この場合、たとえBさんが先に契約し代金を支払っていても、登記を備えていません。一方でCさんは登記を備えています。そのため、CさんはBさんに対して「この土地の所有者は私だ」と主張でき、Bさんは土地の所有権を得ることができません。 [16] このように、不動産取引では契約の順番ではなく、登記の有無が決定的な意味を持ちます。

試験対策:ひっかけに注意!

登記がないと契約は「無効」?

→間違いです。 登記がなくても、売主と買主の間の売買契約自体は有効です。あくまで「第三者に対抗できない」だけで、契約が無効になるわけではありません。 [12]

登記には「公信力」がある?

→いいえ、ありません。 「公信力(こうしんりょく)」とは、登記の内容を信じて取引した人を保護する効力のことです。しかし、日本の不動産登記には公信力が認められていません。 [7, 10, 22]

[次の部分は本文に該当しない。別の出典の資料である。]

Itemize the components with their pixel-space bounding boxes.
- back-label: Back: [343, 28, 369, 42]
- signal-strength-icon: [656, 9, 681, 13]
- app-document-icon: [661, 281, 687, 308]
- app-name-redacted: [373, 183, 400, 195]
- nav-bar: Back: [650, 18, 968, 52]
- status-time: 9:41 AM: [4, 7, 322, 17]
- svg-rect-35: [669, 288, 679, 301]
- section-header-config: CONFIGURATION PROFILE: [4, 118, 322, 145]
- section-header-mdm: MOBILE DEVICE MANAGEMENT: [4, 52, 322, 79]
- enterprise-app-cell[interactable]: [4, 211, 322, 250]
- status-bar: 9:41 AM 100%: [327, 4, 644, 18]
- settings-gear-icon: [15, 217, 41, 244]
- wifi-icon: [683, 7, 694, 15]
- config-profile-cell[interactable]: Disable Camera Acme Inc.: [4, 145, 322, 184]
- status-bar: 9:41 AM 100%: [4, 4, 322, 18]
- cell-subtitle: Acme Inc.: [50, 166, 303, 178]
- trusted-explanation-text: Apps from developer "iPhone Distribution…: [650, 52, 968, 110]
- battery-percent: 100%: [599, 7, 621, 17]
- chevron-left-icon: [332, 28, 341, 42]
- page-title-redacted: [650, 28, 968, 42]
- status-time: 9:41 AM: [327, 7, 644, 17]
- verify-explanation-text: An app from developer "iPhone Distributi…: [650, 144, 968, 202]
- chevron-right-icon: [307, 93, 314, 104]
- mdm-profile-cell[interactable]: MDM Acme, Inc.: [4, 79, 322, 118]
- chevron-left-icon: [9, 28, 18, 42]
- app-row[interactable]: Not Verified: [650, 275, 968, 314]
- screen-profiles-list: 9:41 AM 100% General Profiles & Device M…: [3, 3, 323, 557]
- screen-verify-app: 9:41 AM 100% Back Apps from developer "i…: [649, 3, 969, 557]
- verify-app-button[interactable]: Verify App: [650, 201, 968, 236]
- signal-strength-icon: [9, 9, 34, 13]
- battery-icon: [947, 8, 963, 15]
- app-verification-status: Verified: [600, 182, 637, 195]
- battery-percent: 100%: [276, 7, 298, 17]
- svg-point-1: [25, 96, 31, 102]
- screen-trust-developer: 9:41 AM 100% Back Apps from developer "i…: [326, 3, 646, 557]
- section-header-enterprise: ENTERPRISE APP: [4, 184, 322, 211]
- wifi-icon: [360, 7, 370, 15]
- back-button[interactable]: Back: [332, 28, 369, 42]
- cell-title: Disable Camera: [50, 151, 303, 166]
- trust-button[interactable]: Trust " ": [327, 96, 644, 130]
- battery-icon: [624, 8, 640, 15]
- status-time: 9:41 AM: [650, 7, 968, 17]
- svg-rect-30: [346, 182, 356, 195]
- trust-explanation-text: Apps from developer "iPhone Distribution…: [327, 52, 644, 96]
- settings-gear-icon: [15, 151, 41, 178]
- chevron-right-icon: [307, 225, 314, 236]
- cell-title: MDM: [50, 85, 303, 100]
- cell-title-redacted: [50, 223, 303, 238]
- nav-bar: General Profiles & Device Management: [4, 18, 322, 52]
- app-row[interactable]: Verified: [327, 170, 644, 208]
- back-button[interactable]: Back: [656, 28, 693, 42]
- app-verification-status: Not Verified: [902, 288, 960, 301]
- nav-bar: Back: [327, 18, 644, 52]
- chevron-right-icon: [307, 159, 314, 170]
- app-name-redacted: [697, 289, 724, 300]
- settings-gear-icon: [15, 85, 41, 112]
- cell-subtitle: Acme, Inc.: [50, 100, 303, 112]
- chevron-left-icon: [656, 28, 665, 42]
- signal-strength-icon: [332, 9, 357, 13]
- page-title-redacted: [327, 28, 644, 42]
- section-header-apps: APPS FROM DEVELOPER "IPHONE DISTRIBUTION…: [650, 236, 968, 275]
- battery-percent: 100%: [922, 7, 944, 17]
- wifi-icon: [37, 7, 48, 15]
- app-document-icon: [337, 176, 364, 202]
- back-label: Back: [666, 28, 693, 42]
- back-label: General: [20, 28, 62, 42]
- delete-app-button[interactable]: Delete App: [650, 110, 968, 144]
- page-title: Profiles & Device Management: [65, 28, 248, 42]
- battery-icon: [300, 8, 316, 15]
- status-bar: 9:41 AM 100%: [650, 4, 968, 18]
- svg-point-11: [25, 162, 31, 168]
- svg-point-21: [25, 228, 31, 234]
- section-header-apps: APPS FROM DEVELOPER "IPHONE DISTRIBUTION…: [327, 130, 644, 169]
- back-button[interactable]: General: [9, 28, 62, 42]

例えば、登記簿上の所有者がAさんとなっていても、それが虚偽の登記で、真の所有者がBさんだった場合を考えます。もし、Cさんが登記簿を信じてAさんから不動産を購入し、登記を移転したとしても、Cさんは真の所有者であるBさんに対して所有権を主張できません。 [10, 22] この「登記に公信力はない」という論点は、宅建試験で最も狙われやすいひっかけポイントの一つです。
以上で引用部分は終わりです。